**WORK TO COMPLETE:** Would you output the entries below only from the line containing "son paramla aldığım" through the line containing "Harley Davidson botlarım, uzun", exactly as they stand and with both ends included?

**DATASET RECORDS:**
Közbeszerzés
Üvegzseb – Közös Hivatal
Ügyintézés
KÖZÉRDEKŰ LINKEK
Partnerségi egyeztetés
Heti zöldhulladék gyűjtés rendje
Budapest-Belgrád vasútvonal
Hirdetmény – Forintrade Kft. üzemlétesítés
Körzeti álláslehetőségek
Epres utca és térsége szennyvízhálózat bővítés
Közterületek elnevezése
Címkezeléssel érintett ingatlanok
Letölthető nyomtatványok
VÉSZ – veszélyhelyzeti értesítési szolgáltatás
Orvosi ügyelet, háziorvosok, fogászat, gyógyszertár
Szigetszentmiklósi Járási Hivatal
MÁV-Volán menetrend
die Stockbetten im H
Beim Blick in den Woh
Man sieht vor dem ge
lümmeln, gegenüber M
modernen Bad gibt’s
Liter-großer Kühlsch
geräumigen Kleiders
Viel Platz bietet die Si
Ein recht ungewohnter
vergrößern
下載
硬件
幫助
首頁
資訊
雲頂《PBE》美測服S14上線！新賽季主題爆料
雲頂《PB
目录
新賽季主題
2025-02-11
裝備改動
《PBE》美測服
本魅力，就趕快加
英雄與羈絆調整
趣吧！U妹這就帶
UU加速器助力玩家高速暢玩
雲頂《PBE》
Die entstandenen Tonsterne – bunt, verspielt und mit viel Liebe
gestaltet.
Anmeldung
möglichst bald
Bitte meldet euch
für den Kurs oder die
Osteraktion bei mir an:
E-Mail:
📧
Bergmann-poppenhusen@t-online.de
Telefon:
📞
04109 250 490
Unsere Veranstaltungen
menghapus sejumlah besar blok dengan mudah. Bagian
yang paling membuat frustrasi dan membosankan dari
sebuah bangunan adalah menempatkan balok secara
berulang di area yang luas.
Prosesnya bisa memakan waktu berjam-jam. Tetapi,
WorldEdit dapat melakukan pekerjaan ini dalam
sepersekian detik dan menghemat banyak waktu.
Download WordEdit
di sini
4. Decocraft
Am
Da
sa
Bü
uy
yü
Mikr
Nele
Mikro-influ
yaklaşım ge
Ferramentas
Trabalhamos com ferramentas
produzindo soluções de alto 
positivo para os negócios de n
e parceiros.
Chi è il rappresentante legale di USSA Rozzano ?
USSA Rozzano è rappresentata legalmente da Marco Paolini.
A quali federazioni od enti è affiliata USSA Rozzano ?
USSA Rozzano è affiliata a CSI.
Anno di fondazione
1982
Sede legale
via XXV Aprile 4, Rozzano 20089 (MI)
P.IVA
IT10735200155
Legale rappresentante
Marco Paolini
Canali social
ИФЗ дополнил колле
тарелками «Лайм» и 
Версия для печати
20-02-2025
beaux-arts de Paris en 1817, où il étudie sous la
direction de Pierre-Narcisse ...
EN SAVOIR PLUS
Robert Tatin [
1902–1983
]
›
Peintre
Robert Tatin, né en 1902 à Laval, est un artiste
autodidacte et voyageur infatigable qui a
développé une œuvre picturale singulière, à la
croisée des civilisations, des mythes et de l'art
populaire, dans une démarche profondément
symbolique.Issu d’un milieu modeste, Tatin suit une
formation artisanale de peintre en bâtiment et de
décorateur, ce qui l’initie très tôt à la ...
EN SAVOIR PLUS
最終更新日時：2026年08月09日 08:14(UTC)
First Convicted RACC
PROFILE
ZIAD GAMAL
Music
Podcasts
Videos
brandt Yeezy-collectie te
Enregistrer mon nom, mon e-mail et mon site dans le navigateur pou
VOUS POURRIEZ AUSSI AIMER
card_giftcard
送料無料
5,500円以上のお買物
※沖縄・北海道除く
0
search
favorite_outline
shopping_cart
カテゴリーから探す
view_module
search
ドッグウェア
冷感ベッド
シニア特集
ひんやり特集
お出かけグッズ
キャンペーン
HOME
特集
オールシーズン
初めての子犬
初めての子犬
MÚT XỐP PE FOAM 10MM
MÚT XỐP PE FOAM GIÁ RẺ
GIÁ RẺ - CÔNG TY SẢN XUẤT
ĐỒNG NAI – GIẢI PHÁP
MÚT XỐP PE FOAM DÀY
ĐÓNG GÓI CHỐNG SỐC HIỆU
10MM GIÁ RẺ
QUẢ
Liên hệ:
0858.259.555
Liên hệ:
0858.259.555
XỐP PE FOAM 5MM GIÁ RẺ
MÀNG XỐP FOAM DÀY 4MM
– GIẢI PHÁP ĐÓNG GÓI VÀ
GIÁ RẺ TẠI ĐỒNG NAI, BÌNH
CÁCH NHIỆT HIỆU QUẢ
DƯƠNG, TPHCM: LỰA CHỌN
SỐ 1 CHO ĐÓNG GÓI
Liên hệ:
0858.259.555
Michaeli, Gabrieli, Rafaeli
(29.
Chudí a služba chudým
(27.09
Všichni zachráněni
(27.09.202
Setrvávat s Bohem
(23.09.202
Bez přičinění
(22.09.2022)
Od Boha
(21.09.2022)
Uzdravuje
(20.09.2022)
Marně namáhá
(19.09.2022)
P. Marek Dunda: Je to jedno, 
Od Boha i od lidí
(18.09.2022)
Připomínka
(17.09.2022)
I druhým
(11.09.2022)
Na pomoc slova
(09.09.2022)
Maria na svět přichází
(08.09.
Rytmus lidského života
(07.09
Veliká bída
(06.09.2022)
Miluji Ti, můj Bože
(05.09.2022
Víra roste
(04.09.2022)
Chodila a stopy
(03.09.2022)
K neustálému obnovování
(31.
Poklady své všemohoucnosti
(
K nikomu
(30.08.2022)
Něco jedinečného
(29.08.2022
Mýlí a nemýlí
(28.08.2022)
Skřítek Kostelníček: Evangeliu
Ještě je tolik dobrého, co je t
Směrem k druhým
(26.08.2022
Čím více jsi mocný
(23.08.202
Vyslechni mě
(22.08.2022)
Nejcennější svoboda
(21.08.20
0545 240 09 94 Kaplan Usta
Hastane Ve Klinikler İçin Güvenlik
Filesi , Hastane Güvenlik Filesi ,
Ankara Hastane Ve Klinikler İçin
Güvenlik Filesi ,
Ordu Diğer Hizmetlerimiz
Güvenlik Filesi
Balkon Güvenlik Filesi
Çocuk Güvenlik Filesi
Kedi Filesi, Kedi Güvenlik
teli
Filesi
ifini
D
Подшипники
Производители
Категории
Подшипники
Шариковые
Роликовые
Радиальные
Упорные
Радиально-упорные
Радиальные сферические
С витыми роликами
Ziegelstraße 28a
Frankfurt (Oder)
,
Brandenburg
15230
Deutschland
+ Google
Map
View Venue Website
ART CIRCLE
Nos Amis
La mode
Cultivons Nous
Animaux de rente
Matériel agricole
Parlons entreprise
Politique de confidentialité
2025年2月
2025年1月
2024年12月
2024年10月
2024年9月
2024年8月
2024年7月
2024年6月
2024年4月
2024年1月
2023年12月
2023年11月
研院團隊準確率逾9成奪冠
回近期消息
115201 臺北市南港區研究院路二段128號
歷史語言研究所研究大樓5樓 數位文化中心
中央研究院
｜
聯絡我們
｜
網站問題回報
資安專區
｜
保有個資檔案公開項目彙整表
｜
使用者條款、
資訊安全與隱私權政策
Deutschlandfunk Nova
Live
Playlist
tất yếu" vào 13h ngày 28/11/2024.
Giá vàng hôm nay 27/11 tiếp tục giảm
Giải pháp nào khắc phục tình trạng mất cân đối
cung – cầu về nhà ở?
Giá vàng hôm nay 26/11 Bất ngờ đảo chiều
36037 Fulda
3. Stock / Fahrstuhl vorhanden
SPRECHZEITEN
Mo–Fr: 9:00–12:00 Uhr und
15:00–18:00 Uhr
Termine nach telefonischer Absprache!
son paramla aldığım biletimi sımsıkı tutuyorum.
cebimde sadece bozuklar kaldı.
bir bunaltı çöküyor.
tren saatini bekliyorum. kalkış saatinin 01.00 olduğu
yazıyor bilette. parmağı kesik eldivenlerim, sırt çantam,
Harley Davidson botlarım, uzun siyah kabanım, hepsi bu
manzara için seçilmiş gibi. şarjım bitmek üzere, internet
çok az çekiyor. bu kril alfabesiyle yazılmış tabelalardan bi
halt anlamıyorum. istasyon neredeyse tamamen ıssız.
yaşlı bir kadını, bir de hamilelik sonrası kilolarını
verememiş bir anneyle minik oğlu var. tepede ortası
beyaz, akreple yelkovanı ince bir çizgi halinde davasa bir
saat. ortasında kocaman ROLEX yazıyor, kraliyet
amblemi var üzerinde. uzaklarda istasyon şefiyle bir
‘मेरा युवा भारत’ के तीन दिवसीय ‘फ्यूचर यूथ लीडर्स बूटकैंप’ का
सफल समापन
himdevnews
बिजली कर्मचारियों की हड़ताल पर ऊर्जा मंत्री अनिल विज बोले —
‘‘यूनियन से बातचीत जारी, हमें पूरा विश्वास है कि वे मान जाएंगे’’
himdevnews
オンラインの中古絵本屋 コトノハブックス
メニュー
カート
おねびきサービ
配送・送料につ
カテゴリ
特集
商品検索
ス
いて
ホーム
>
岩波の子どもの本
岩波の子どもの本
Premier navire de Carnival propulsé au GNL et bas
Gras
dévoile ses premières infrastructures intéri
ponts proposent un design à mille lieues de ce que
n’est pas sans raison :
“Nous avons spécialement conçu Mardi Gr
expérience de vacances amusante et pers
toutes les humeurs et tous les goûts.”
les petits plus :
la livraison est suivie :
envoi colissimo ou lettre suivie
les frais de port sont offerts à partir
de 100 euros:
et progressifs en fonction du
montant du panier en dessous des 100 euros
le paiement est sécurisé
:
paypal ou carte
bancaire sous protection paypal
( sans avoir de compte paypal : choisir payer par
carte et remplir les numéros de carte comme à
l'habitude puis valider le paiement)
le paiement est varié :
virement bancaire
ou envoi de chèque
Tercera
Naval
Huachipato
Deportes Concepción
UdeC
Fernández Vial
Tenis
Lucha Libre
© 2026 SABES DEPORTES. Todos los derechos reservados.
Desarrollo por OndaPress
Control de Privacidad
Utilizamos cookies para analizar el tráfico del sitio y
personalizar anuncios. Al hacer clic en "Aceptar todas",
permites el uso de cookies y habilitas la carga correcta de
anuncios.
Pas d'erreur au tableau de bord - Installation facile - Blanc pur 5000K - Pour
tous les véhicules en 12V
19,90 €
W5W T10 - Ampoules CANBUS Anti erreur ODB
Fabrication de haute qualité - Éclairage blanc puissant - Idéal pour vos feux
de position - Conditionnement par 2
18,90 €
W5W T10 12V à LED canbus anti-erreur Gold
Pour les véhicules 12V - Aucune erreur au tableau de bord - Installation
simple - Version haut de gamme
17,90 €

**RESULT:**
son paramla aldığım biletimi sımsıkı tutuyorum.
cebimde sadece bozuklar kaldı.
bir bunaltı çöküyor.
tren saatini bekliyorum. kalkış saatinin 01.00 olduğu
yazıyor bilette. parmağı kesik eldivenlerim, sırt çantam,
Harley Davidson botlarım, uzun siyah kabanım, hepsi bu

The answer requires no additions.